Ivan Seixas: Era esperado, porque ele é uma pessoa que não tem proposta, não tem discurso: só tem palavras de ordem vazias, de ódio e intolerância. [Bolsonaro é] Uma figura marginal à política. Ele sempre viveu à margem, fazendo provocações.

Enquanto deputado, ele colocou um cartaz lá dizendo “quem procura osso é cachorro”, se referindo às famílias que buscam parentes desaparecidos. Ou seja, nem sensibilidade para fazer as declarações ele tem.

Você está falando de pessoas, de famílias de quem foi torturado, morto, e cujo corpo está desaparecido. Então, nem reconhecer a dor do outro essa figura reconhece. Não é a toa que você vê essas acusações de ligação dele com a milícia.

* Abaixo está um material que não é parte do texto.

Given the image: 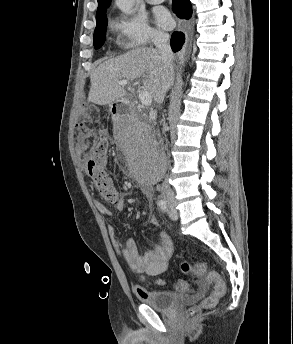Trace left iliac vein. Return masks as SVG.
I'll return each instance as SVG.
<instances>
[{
    "label": "left iliac vein",
    "mask_w": 293,
    "mask_h": 344,
    "mask_svg": "<svg viewBox=\"0 0 293 344\" xmlns=\"http://www.w3.org/2000/svg\"><path fill=\"white\" fill-rule=\"evenodd\" d=\"M167 214L172 220H176L178 217L177 210L175 209L173 204H169L167 208Z\"/></svg>",
    "instance_id": "left-iliac-vein-1"
}]
</instances>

A milícia mata. Milícia é grupo de extermínio do Rio de Janeiro. E ele é um marginal que absolutamente não tem nada a propor a não ser esse “marketing de ódio”. Veja jeito que ele fala sobre a ditadura. Ele fala contra os gays, contra negros, quilombolas. Então, é uma figura menor, e a gente teve o golpe de azar de eleger uma figura execrável como essa para a Presidência. 

Existe uma camada da população jovem que não teve contato com a ditadura, e por isso está sendo influenciada por um revisionismo histórico, ou seja, novas visões e novas narrativas sobre a ditadura – a maneira como Bolsonaro conta a história do golpe, por exemplo. Como esse revisionismo nos afeta?

Ao falar em ditadura, as pessoas sempre lembram as torturas e mortes de militantes, mas a ditadura foi terrível, danosa e monstruosa contra a população de modo geral.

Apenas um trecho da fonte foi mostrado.